Hard-Coating Removal with an Abrasive Waterjet

Coating removal with high-pressure waterjets has been reviewed in previous newsletters. This short article will review a hard-coating removal method with an abrasive waterjet, which was described by Ruusuvuori et al.* in their award-winning paper on the 2005 WJTA conference.


Hard-coatings are increasingly being used to enhance the wear resistance of critical and expensive components, especially in the aviation industry. Thermal spraying methods, such as HVOF (High-Velocity-Oxygen-Fuel), are used to apply hard metal coatings, such as WC-Co and Cr3C2-NiCr, onto these components. These coatings are very dense and have very high adhesion. As good as they are in protecting the components, they are difficult to remove when the components need repair and recoating. Traditionally, these coatings are removed with electro-chemical baths or mechanical grinding. These methods are environmentally unfriendly and time consuming.


Abrasive waterjet can effectively remove these coatings with an erosion process. The impact of process parameters to coating removal speed follows trends similar to those in cutting processes. Higher water pressure and abrasive flow rate, as well as slower traverse speed, will result in higher removal speed. Abrasive size should be optimized for a specific coating. In their tests, aluminum oxide abrasive (instead of garnet, which is popular in cutting applications) was used because the aviation industry generally does not use iron-containing abrasives like garnet. Unfortunately, selected values of other process parameters were not disclosed in the paper.
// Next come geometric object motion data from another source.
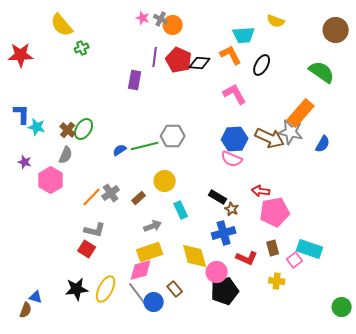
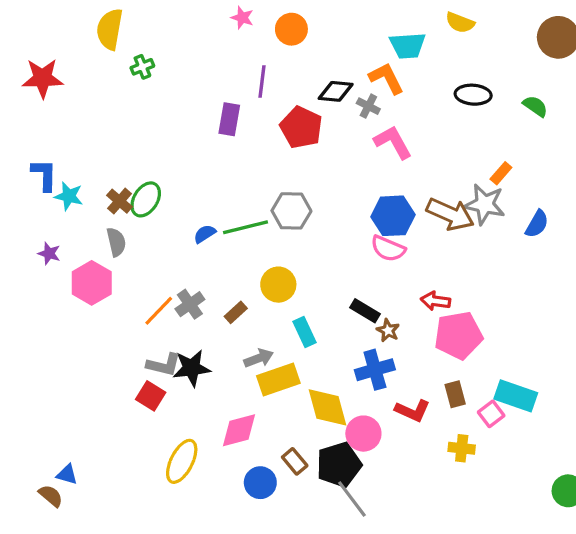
gray cross: (161, 19) -> (368, 106), moved
yellow semicircle: (62, 25) -> (110, 29), turned 50
red pentagon: (179, 60) -> (301, 127), moved
black ellipse: (262, 65) -> (473, 95), moved, turned 65
green semicircle: (322, 72) -> (535, 106), size x0.6
orange rectangle: (301, 113) -> (501, 173), size x0.5
gray semicircle: (66, 155) -> (116, 242), turned -36
yellow rectangle: (150, 252) -> (278, 380), moved
black star: (77, 289) -> (192, 368), moved
black pentagon: (225, 291) -> (339, 465), moved
gray line: (138, 294) -> (352, 499), moved
brown semicircle: (26, 310) -> (51, 496), turned -70

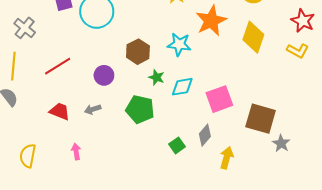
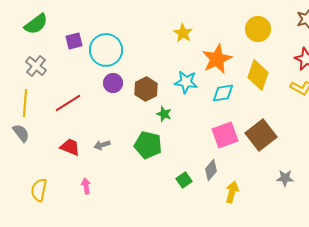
purple circle: (104, 75) -> (113, 83), moved
cyan diamond: (182, 87) -> (223, 93), moved
brown square: (261, 119) -> (261, 135), moved, turned 36
gray star: (281, 143) -> (285, 178), turned -30

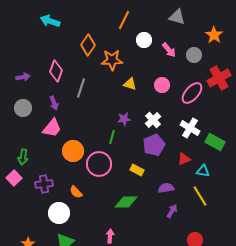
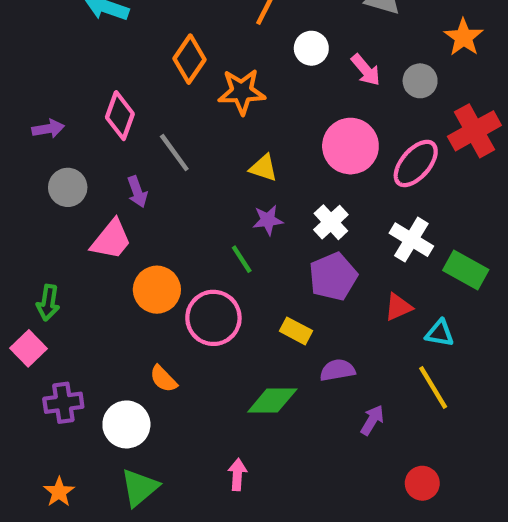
yellow triangle: (130, 84) -> (263, 168), moved
pink circle: (162, 85) -> (350, 146), size x1.6
gray line: (81, 88) -> (174, 153), turned -54
purple arrow: (54, 103) -> (137, 192), moved
gray circle: (23, 108) -> (68, 187), moved
green line: (112, 137) -> (242, 259), turned -48
purple cross: (44, 184) -> (63, 403), moved
purple semicircle: (166, 188) -> (337, 370), moved

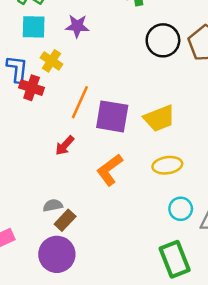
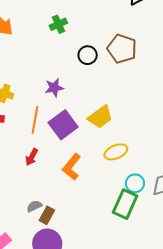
purple star: (77, 26) -> (54, 88), moved
black circle: (163, 40) -> (88, 55), size x0.7
purple square: (112, 116) -> (63, 125), turned -32
green rectangle: (175, 259) -> (125, 204), moved, turned 60

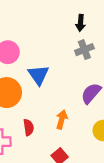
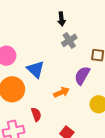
orange arrow: (62, 119) -> (61, 92), moved, turned 63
However, using abrasive waterjet for hard coating removal has a risk of cutting into the softer base material once the coating has been penetrated. The authors have conducted an in-depth research study of different methods for accurately measuring the thickness of the coating as a way of controlled removal. With low carbon steel as the substrate material, an ordinary eddy-current-low-frequency coating-thickness gauge was found to give the best results.


This new hard coating stripping technique has gained acceptance or attention from some large corporations in the aviation industry, like KLM and HT Lasertekniikka.


* Ruusuvuori, K, Lahhenpera, K, Oksa, M., Turunen, E.,  Kauppila, J., Wonderen, M. van, “Controlled HVOF Hard Coatings Removal Method,” Proceedings of the 2005 WJTA American Waterjet Conference, Houston, Texas, August 21-23, 2005, Paper 5B-2.